I love the way the Master's music plays in the background behind this speech. The Doctor refuses the offer, of course, and there is a further exchange as the Master asks him why.
"Why? Look at this. Look at all those planetary systems, Doctor. We could rule them all!"
"What for? What is the point?"
"The point is that one must rule or serve, that's a basic law of life. Why do you hesitate, Doctor? Surely it's not loyalty to the Time Lords, who exiled you on one insignificant planet?"
"You'll never understand, will you? I want to see the universe, not rule it."
This beautifully sets out their opposing philosophies, and in doing so more than makes up for the fact that the Master never got a proper introduction as a character back in Terror of the Autons - in a way his introduction occurs here, in his fourth story.
Only when the discussion reaches its end, and the Master moves to kill the Doctor, does the brain alien make his entrance. He challenges them both to justify their presence here, and by implication he is also testing the worthiness of their competing points of view. The brain alien explains that the weapon is the reason for their decline, because "the radiation from the weapon's power source poisoned the soil." This has been cleverly foreshadowed from early on in the story, as the reason why the colonists were having trouble growing their noms.
The Master finishes his argument by claiming that with the weapon they "could be gods." The brain alien, which has presumably already been living with the god-like power of the weapon for a long time, judges the Master unworthy to be a god. He demonstrates a fraction of god-like power when the Master tries to kill him, but he makes the Master's pewpewpew gun vanish. He gives the Doctor the option and ability to destroy the doomsday weapon, and the Doctor says
"Not only does justice prevail on your planet, sir, but also infinite compassion."

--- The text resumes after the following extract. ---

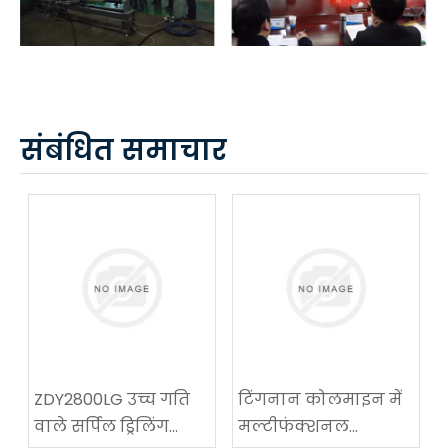
संबंधित समाचार
ZDY2800LG उच्च गति
टिंगनान कोलमाइन में
वाले सर्पिल ड्रिलिंग
मल्टीफंक्शनल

Destroying the weapon will also destroy the city, so the Doctor and the Master have to run away. When he sees some aliens running the wrong way the Doctor says
"Come back! You'll all be killed!"
The Master doesn't hesitate for the aliens but, oddly for someone who tries to kill the Doctor so often, he does pause long enough to say to the Doctor
"Come on! Do you want to die with them?"
They meet up with Jo and Caldwell and the four of them escape just ahead of a big explosion, as is traditional.
They are then immediately captured by Morgan and his henchmannys. Morgan is going to shoot the Doctor, the Master and Jo, but they are saved by the arrival of the not-ded-after-all colonists, leading to another gunfight which is won by Winton and the colonists. While this goes on the Master escapes back to his TARDIS and dematerialises out of the story.
Back at the dome, Winton tells the Doctor and Jo that only Ashe was blowed up inside the rocket. The Doctor's TARDIS has been found, so he and Jo can leave. Just before they do, we see Caldwell complete his character arc as he leaves his life with IMC behind and joins the colonists fully.
"Doctor, come back at once!"
The TARDIS reappears in the UNIT lab and it quickly becomes apparent to the Doctor and Jo that, from the Brigadier's point of view, this is still episode one and they have only been away for a few seconds.
"What are you two talking about?"
he asks them.
"Don't try and explain, Jo. He'd never understand."
Because the Brigadier has started on his own character arc - towards being a komedy character who's as thick as shit.
What's so good about Colony in Space?
As tempting as it is to say 'the Master' again, that can only be half the answer since he's only in half the story, lol! But certainly he is responsible for lifting the story from good to great, arriving just as the 'colonists vs IMC' plotline is flagging, and only he could take the role he does in part six, as the friend-enemy who offers the Doctor "a half-share in the universe" and means it.
The plot before the Master showed up was an interesting conflict between the arch-capitalists IMC, a personification of greed, and the colonists who want to escape from the lives they had on Earth to a simpler, Arcadian lifestyle. The writing leaves us in no doubt who are the baddys, since from before they even appear on screen the IMC mannys Dent and Morgan are willing to remorselessly murder colonists to get their way. This means that by the time Winton and some of the colonists fight back we know they are in the right to do so - helped, of course, by the Doctor being on their side.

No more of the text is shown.